2) Accuracy of Face Recognition Module in “watchlist implementation” highly depends on a number of external factors, such as the visibility of the face of the individual, the size, the angle of it, possible obscurations, etc. While Intrusion Detection can be triggered when even a small part of a body is in the active area, Face Recognition is more demanding. To boost the accuracy of Facial Recognition in that respect Scylla Perimeter Intrusion Detection needs to be implemented together with Person Tracking to increase the chances of identification in cases when the individual’s biometrics are visible. However, Person Tracking is a resource-demanding algorithm that will require additional hardware.
3) As mentioned above - Face Recognition Module is a separate product that needs to be purchased separately.
PPFs (pixels per foot, a parameter that defines the maximum distance for detection) are 10 for humans, and 5 for cars. Note that in general these parameters are also a function of other conditions such as camera quality (contrast, SNR..), illumination, etc. So they are to be treated as statistically valid references.

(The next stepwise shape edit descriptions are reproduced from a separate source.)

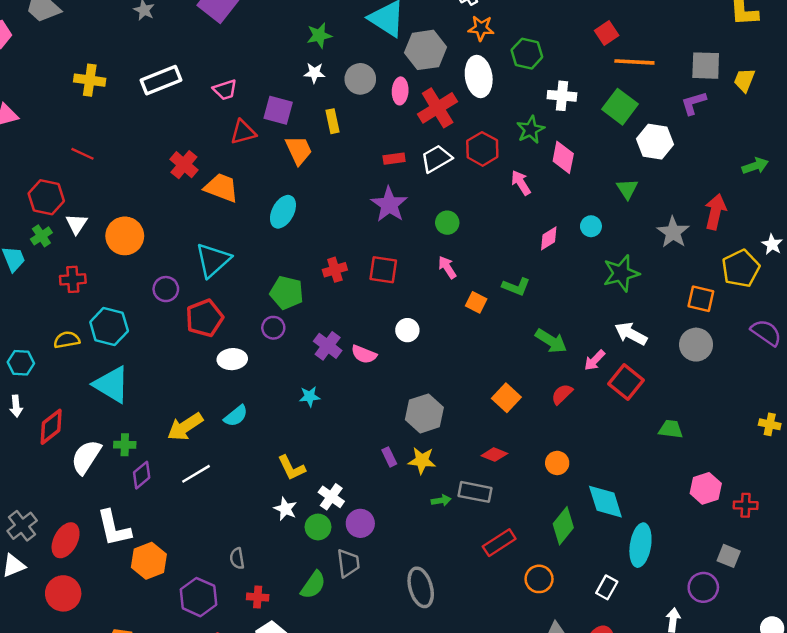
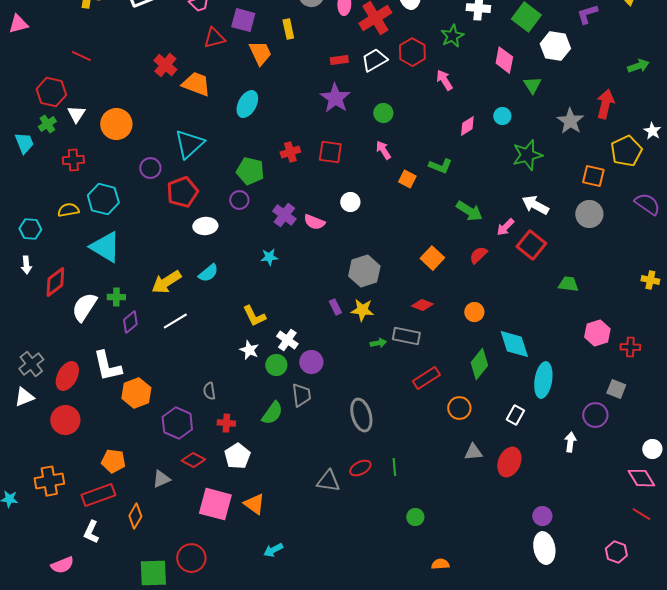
pink diamond: (563, 157) -> (504, 60), moved

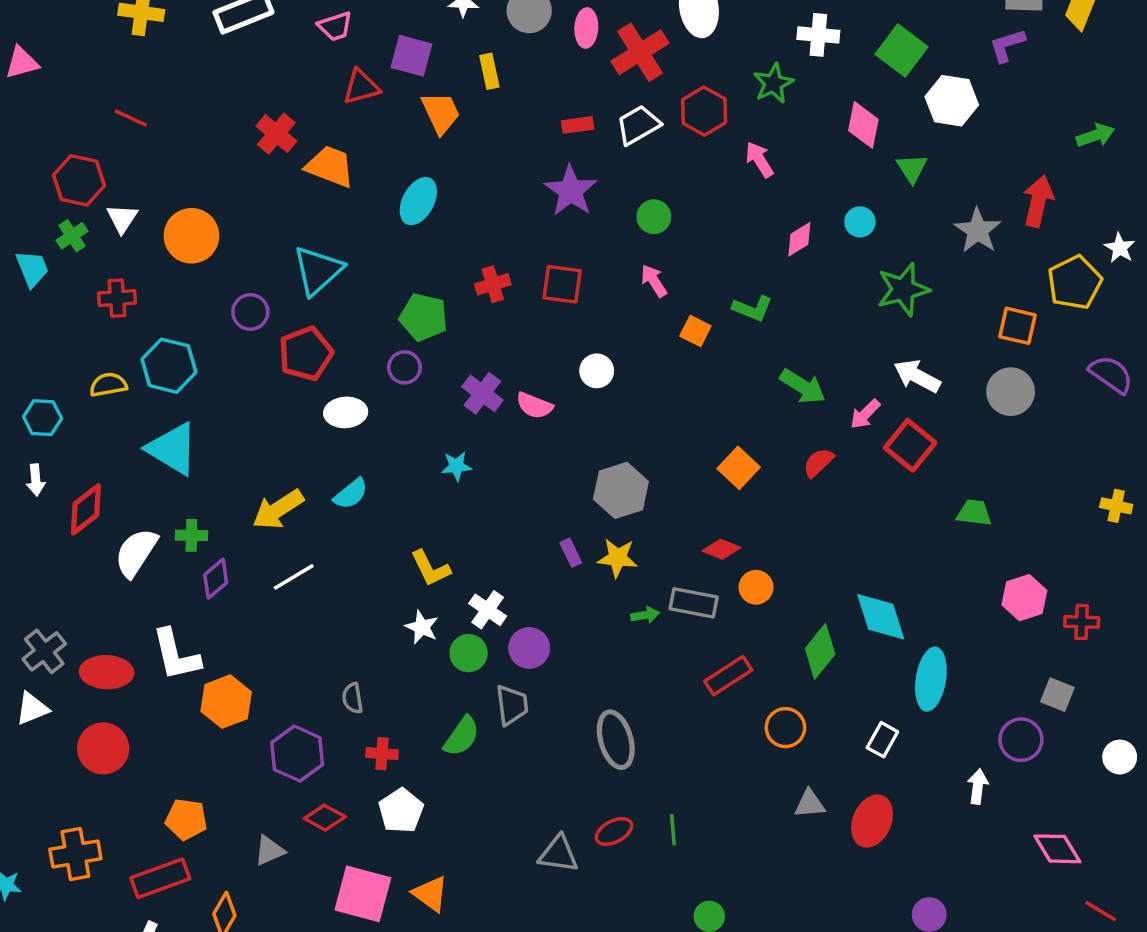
orange circle: (474, 312) -> (756, 587), moved
red ellipse: (67, 376) -> (107, 672), turned 64
white circle: (652, 449) -> (1120, 757), moved
pink diamond: (641, 478) -> (1057, 849), moved

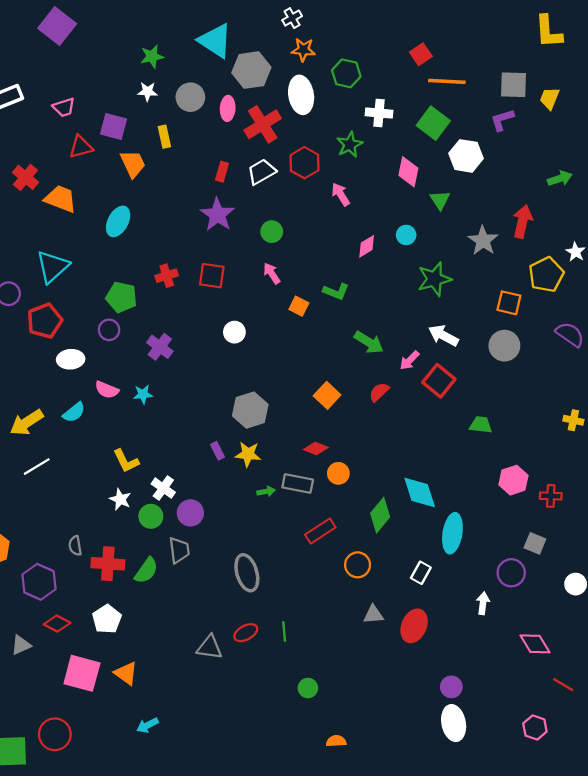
red rectangle: (578, 125) -> (222, 172), turned -66
pink semicircle: (534, 405) -> (107, 390), moved
red cross: (382, 754) -> (108, 564), moved, size x1.6

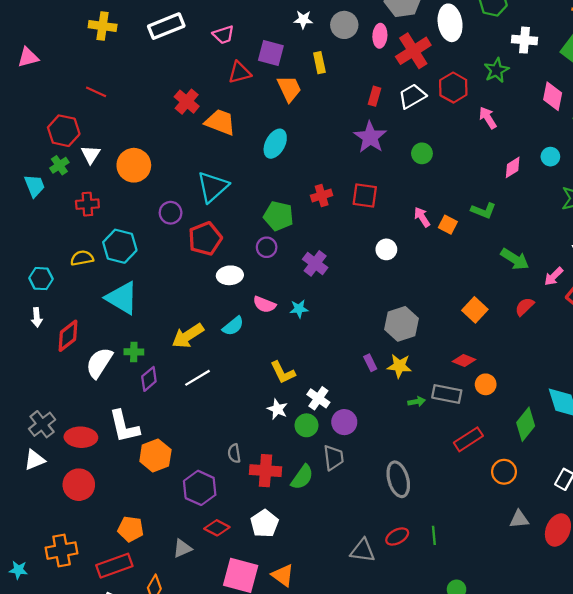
pink arrow: (272, 273) -> (422, 217), moved

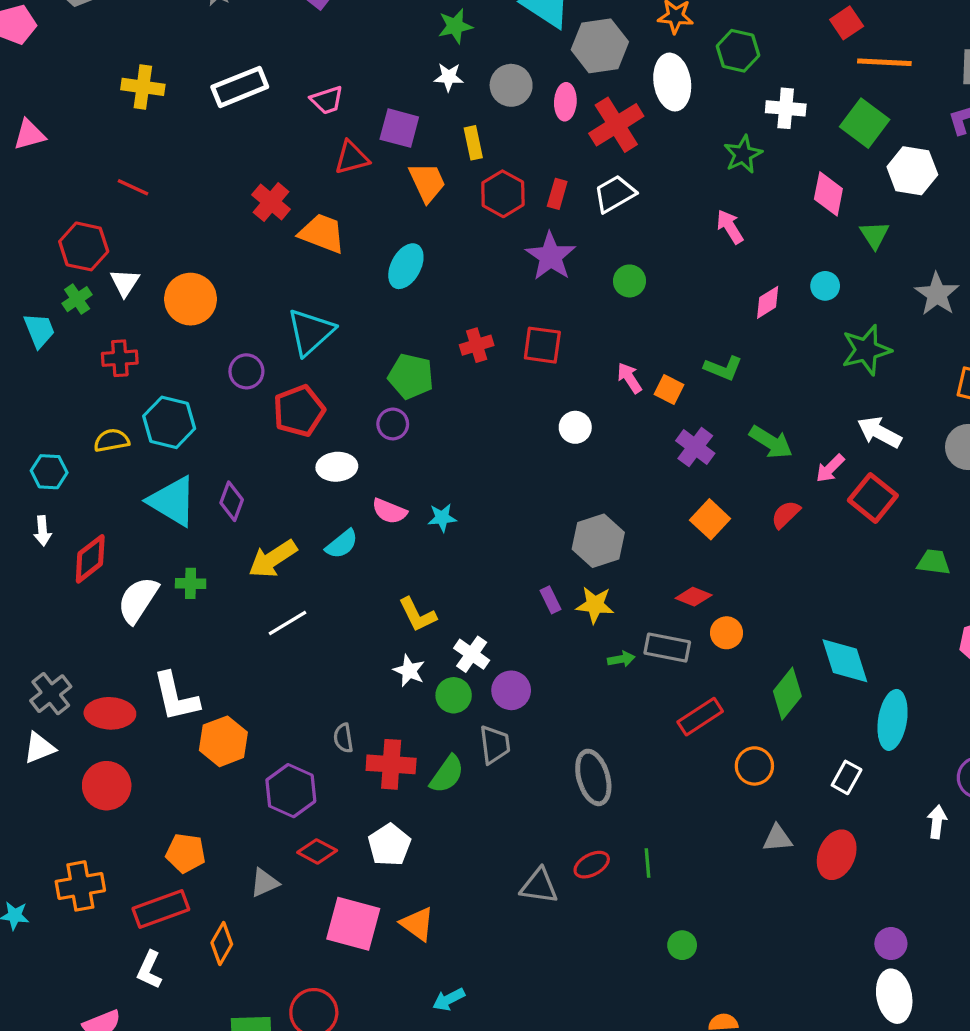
red hexagon: (453, 88) -> (503, 194), moved
purple cross: (315, 263) -> (695, 447), moved
purple diamond: (149, 379) -> (232, 501), moved, turned -30

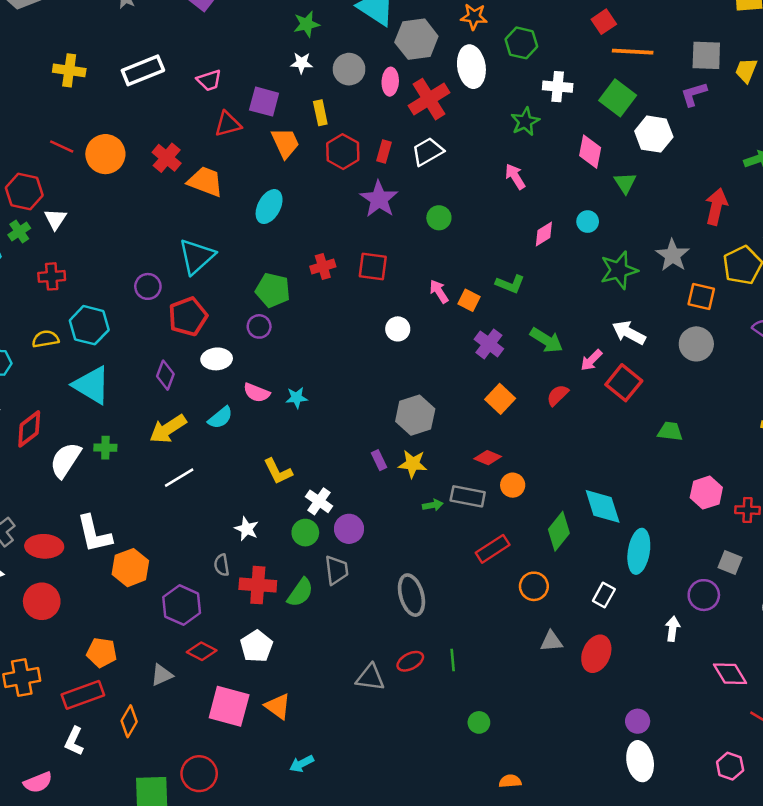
gray star: (937, 294) -> (673, 255), moved
orange circle: (191, 299) -> (105, 154), moved
purple diamond: (232, 501) -> (165, 375), moved
white star: (409, 671) -> (247, 529), moved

In short – Scylla False Alarm Filtering is a subsidiary module of Scylla Intrusion Detection. Both solutions have the same goal – detection of intrusion into defined zones. Both solutions are based essentially on the same AI models and logic. However, Scylla False Alarm Filtering depends on preliminary embedded analytics of camera/VMS motion detection modules. What happens there is: 1) the camera/VMS detects a motion in a predefined zone, 2) the camera sends a chunk of a video (preferably) or an image to Scylla False Alarm Filtering for analysis 3) Scylla False Alarm Filtering checks if the movement is caused by a person or vehicle, 4) in case the movement is verified a corresponding alert is formed and sent to end-user.
In contrast, Scylla Perimeter Intrusion Detection system takes care of the whole sequence including steps 1) and 2).
Scylla False Alarm Filtering is specifically designed for monitoring centers. It assumes that your setup is already equipped with units capable of motion detection and forwarding of video chunks. Basically, Scylla False Alarm Filtering should be implemented in cases you have a network of intrusion monitoring security cameras and you want to reduce the strain on watching agents from annoying false alerts.
Scylla Intrusion Detection should be used if your network/cameras are not equipped with comprehensive motion detection modules. It can also be advantageous if the embedded alerting module of the VMS/Camera results in deterioration of images.